Ethanol Extract of Bupleurum falcatum Improves Functional Recovery by Inhibiting Matrix Metalloproteinases-2 and -9 Activation and Inflammation after Spinal Cord Injury.
- Author:
Jee Youn LEE
1
;
Hwang Soo KIM
;
Tae Hwan OH
;
Tae Young YUNE
Author Information
- Publication Type:Original Article
- Keywords: matrix metalloproteinase; spinal cord injury; blood brain barrier; zymography
- MeSH: Animals; Blood-Brain Barrier; Bupleurum; Cell Death; Contusions; Endopeptidases; Ethanol; Extracellular Matrix; Foot; Gelatin; In Situ Nick-End Labeling; Inflammation; Matrix Metalloproteinases; Neuroprotective Agents; Proteins; Rats; RNA, Messenger; Spinal Cord; Spinal Cord Injuries; Spinal Injuries; Tumor Necrosis Factor-alpha; Up-Regulation
- From:Experimental Neurobiology 2010;19(3):146-154
- CountryRepublic of Korea
- Language:English
- Abstract: Matrix metalloproteinases (MMPs) are zinc-dependent endopeptidases that degrade the extracellular matrix and other extracellular proteins. Upregulation of MMPs activity is known to be required for the inflammatory cell infiltration after spinal cord injury (SCI) and most likely contributes to early blood spinal barrier disruption and inflammation, thereby leading to the impairment of functional recovery. Here, we examined the effect of ethanol extract of Bupleurum falcatum (BF) on functional recovery by inhibiting MMP-2 and -9 activation and inflammation after SCI. Rats received a moderate, weight-drop contusion injury to spinal cord were administered orally with BF at a dose of 100 mg/kg for 14 d and functional recovery was measured by Basso-Beattie-Bresnahan locomotor open field behavioral rating test, inclined plane test and foot print analysis. To examine the neuroprotective effect of BF, TUNEL staining and counting were also performed.
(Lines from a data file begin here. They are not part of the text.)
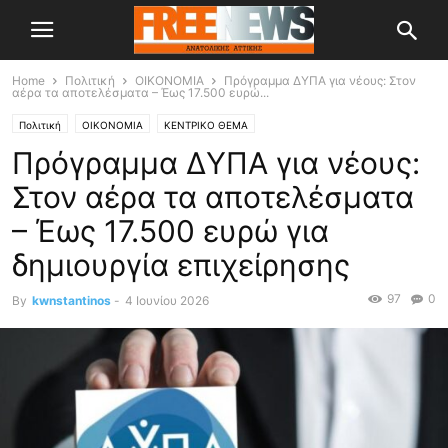
Home
Πολιτική
OIKONOMIA
Πρόγραμμα ΔΥΠΑ για νέους: Στον
αέρα τα αποτελέσματα – Έως 17.500 ευρώ...
Πολιτική
OIKONOMIA
ΚΕΝΤΡΙΚΟ ΘΕΜΑ
Πρόγραμμα ΔΥΠΑ για νέους:
Στον αέρα τα αποτελέσματα
– Έως 17.500 ευρώ για
δημιουργία επιχείρησης
97
0
By
kwnstantinos
-
4 Ιουνίου 2026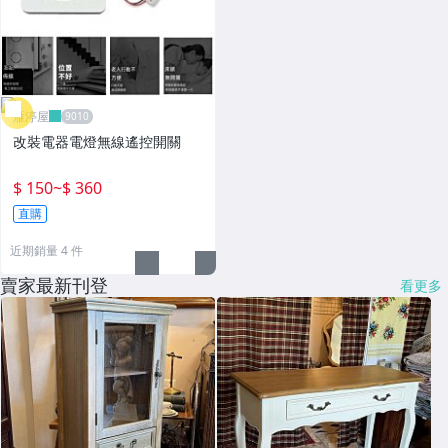
雁渟屋
改裝電器電燈無線遙控開關
$ 150
~
$ 360
直購
近期銷量 4 件
賣家最新刊登
看更多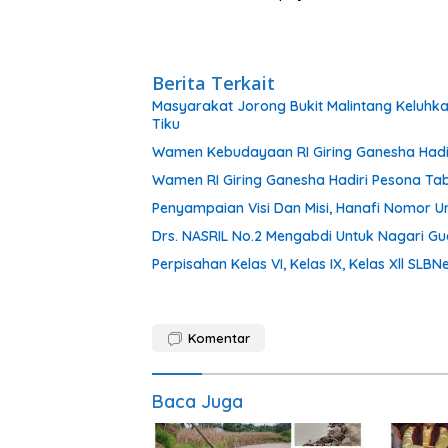
Berita Terkait
Masyarakat Jorong Bukit Malintang Keluhk
Tiku
Wamen Kebudayaan RI Giring Ganesha Hadi
Wamen RI Giring Ganesha Hadiri Pesona Ta
Penyampaian Visi Dan Misi, Hanafi Nomor
Drs. NASRIL No.2 Mengabdi Untuk Nagari Gugu
Perpisahan Kelas VI, Kelas IX, Kelas Xll SL
Komentar
Baca Juga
In addition, the expression and/or activation of MMP-2, MMP-9 and inflammatory mediators such as TNF-alpha, IL-1beta, COX-2, and iNOS were examined by RT-PCR and gelatin zymography using spinal cord tissue from 1 d after injury. Our data showed that BF significantly inhibited the expression and activation of both MMP-2 and MMP-9 after SCI. The mRNA expressions of TNF-alpha, IL-1beta, COX-2, and iNOS were also significantly attenuated by BF. Furthermore, BF reduced apoptotic cell death at 1 d after injury, thereby significantly reduced lesion volume and improved functional recovery. Taken together, these results suggest that BF can be used as a potential therapeutic agent for treating acute spinal injury.